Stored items
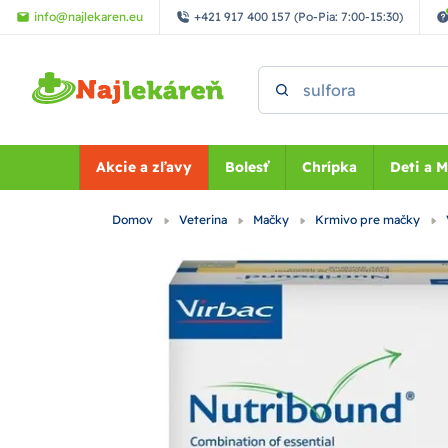
Preskočiť na hlavný obsah
info@najlekaren.eu
+421 917 400 157 (Po-Pia: 7:00-15:30)
Vyhľadať
Akcie a zľavy
Bolesť
Chrípka
Deti a 
Domov
Veterina
Mačky
Krmivo pre mačky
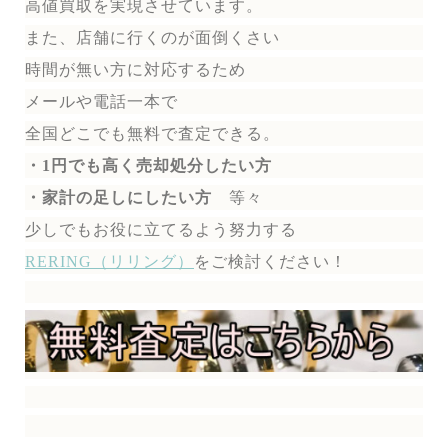
高値買取を実現させています。
また、店舗に行くのが面倒くさい
時間が無い方に対応するため
メールや電話一本で
全国どこでも無料で
査定できる。
・1円でも高く売却処分したい方
・家計の足しにしたい方
等々
少しでもお役に立てるよう努力する
RERING（リリング）
を
ご検討ください！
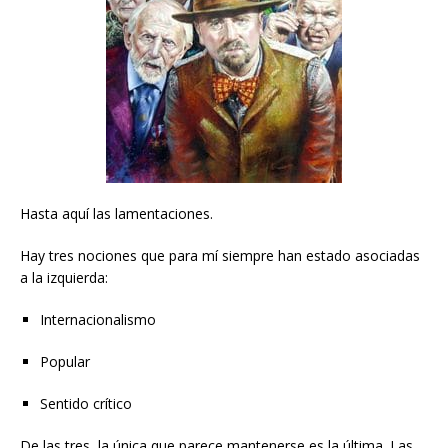
Hasta aquí las lamentaciones.
Hay tres nociones que para mí siempre han estado asociadas
a la izquierda:
Internacionalismo
Popular
Sentido crítico
De las tres, la única que parece mantenerse es la última. Las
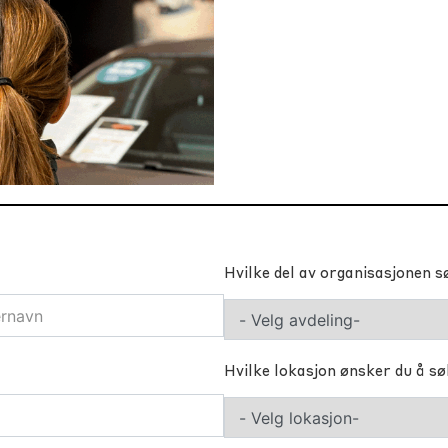
Hvilke del av organisasjonen s
Hvilke lokasjon ønsker du å s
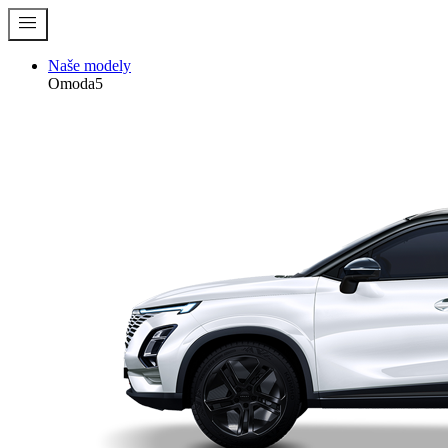
menu
Naše modely
Omoda5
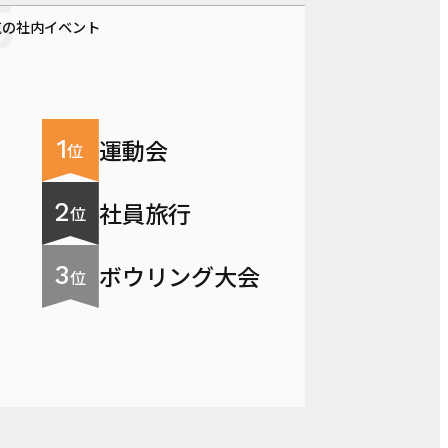
気の社内イベント
運動会
位
社員旅行
位
ボウリング大会
位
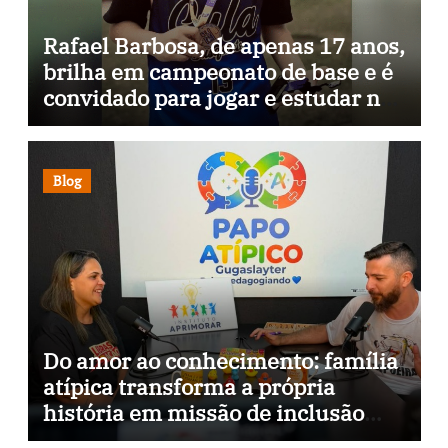
Rafael Barbosa, de apenas 17 anos,
brilha em campeonato de base e é
convidado para jogar e estudar na
Itália
Blog
Do amor ao conhecimento: família
atípica transforma a própria
história em missão de inclusão
através da psicopedagogia, podcast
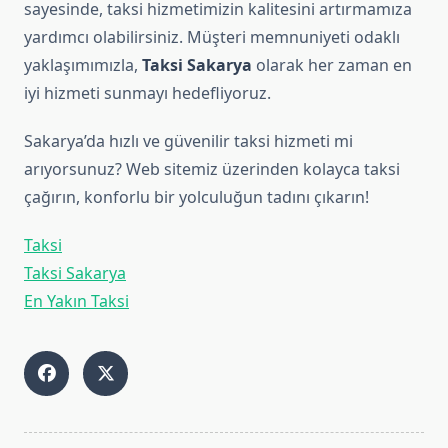
sayesinde, taksi hizmetimizin kalitesini artırmamıza
yardımcı olabilirsiniz. Müşteri memnuniyeti odaklı
yaklaşımımızla,
Taksi Sakarya
olarak her zaman en
iyi hizmeti sunmayı hedefliyoruz.
Sakarya’da hızlı ve güvenilir taksi hizmeti mi
arıyorsunuz? Web sitemiz üzerinden kolayca taksi
çağırın, konforlu bir yolculuğun tadını çıkarın!
Taksi
Taksi Sakarya
En Yakın Taksi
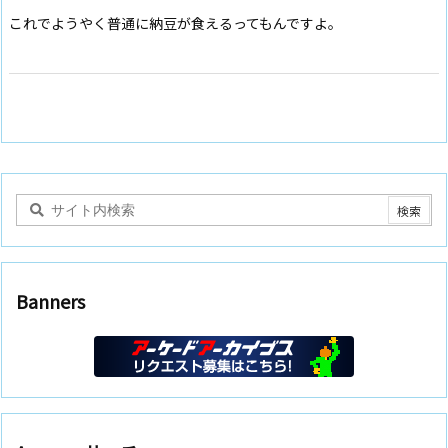
これでようやく普通に納豆が食えるってもんですよ。
Banners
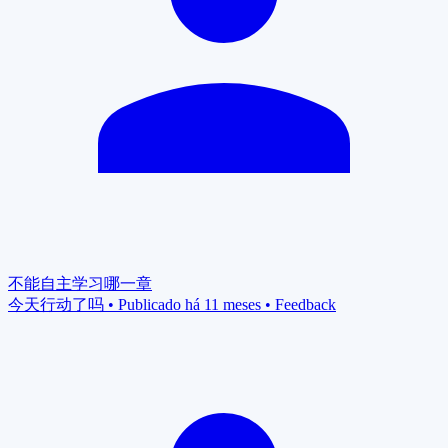
不能自主学习哪一章
今天行动了吗
•
Publicado há 11 meses
•
Feedback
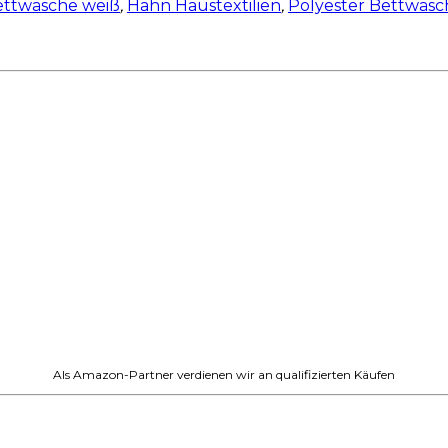
ettwäsche weiß
,
Hahn Haustextilien
,
Polyester Bettwäsc
Als Amazon-Partner verdienen wir an qualifizierten Käufen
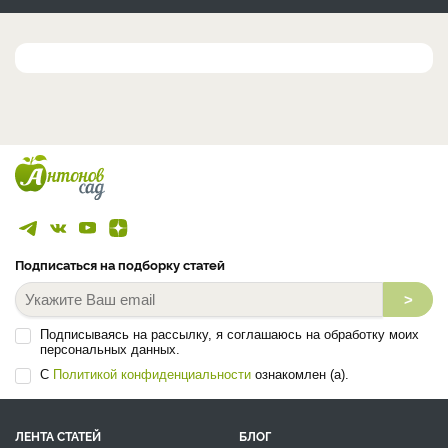
Подписаться на подборку статей
>
Подписываясь на рассылку, я соглашаюсь на обработку моих
персональных данных.
С
Политикой конфиденциальности
ознакомлен (а).
ЛЕНТА СТАТЕЙ
БЛОГ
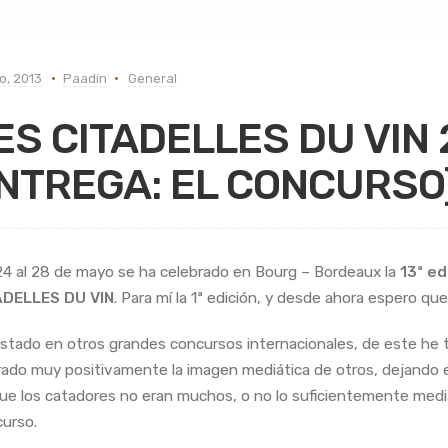
io, 2013
Paadín
General
ES CITADELLES DU VIN 2
NTREGA: EL CONCURSO
24 al 28 de mayo se ha celebrado en Bourg – Bordeaux la
13ª ed
ADELLES DU VIN
. Para mí la 1ª edición, y desde ahora espero que 
stado en otros grandes concursos internacionales, de este he t
rado muy positivamente la imagen mediática de otros, dejando e
ue los catadores no eran muchos, o no lo suficientemente mediá
urso.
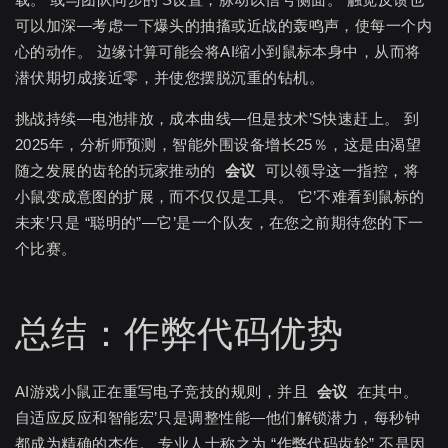
可以加深—考虑一下爆头的抽搐或近战的轰鸣声，使每一个内
心的动作。 边缘计算可能会将AI缩小到鼠标本身中，从而将
潜伏期切成接近零，并使您摆脱沉重的钻机。
挑战持续—电池排放，成本曲线—但是技术’S快速赶上。 到
2025年，分析师预测，智能外围设备增长25％，这是由渴望
随之发展的齿轮的玩家推动的
会议
可以领导这一指控，将
小鼠变成意图的扩展，而不仅仅是工具。 它’不难看到鼠标的
未来’只是 “聪明的”—它’是一个队友，在您之前期待您的下一
个比赛。
总结：作弊代码优势
AI游戏小鼠正在重写电子竞技的规则，并且
会议
在其中。
自适应反应和智能宏’只是调整性能—他们解锁潜力，每秒钟
都成为精确的杰作。 专业人士称之为 “作弊代码齿轮” 不是因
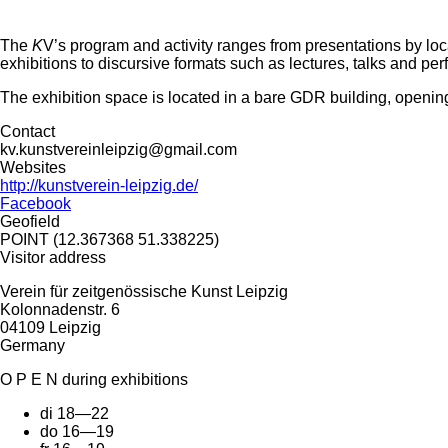
The
K
V’s program and activity ranges from presentations by loc
exhibitions to discursive formats such as lectures, talks and pe
The exhibition space is located in a bare GDR building, opening
Contact
kv.kunstvereinleipzig@gmail.com
Websites
http://kunstverein-leipzig.de/
Facebook
Geofield
POINT (12.367368 51.338225)
Visitor address
Verein für zeitgenössische Kunst Leipzig
Kolonnadenstr. 6
04109
Leipzig
Germany
O P E N during exhibitions
di 18—22
do 16—19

# EXERCISE AIM
Starting at the line above with "Krmivo pre mačky", output every line exactly up to and including the line with "brilha em campeonato de base e é", but none of the pictures.

# EXERCISE RESULT
Krmivo pre mačky
高値買取を実現させています。
また、店舗に行くのが面倒くさい
時間が無い方に対応するため
メールや電話一本で
全国どこでも無料で
査定できる。
・1円でも高く売却処分したい方
・家計の足しにしたい方
等々
少しでもお役に立てるよう努力する
RERING（リリング）
を
ご検討ください！
Hasta aquí las lamentaciones.
Hay tres nociones que para mí siempre han estado asociadas
a la izquierda:
Internacionalismo
Popular
Sentido crítico
De las tres, la única que parece mantenerse es la última. Las
Hvilke del av organisasjonen s
Hvilke lokasjon ønsker du å s
menu
Naše modely
Omoda5
気の社内イベント
運動会
位
社員旅行
位
ボウリング大会
位
Rafael Barbosa, de apenas 17 anos,
brilha em campeonato de base e é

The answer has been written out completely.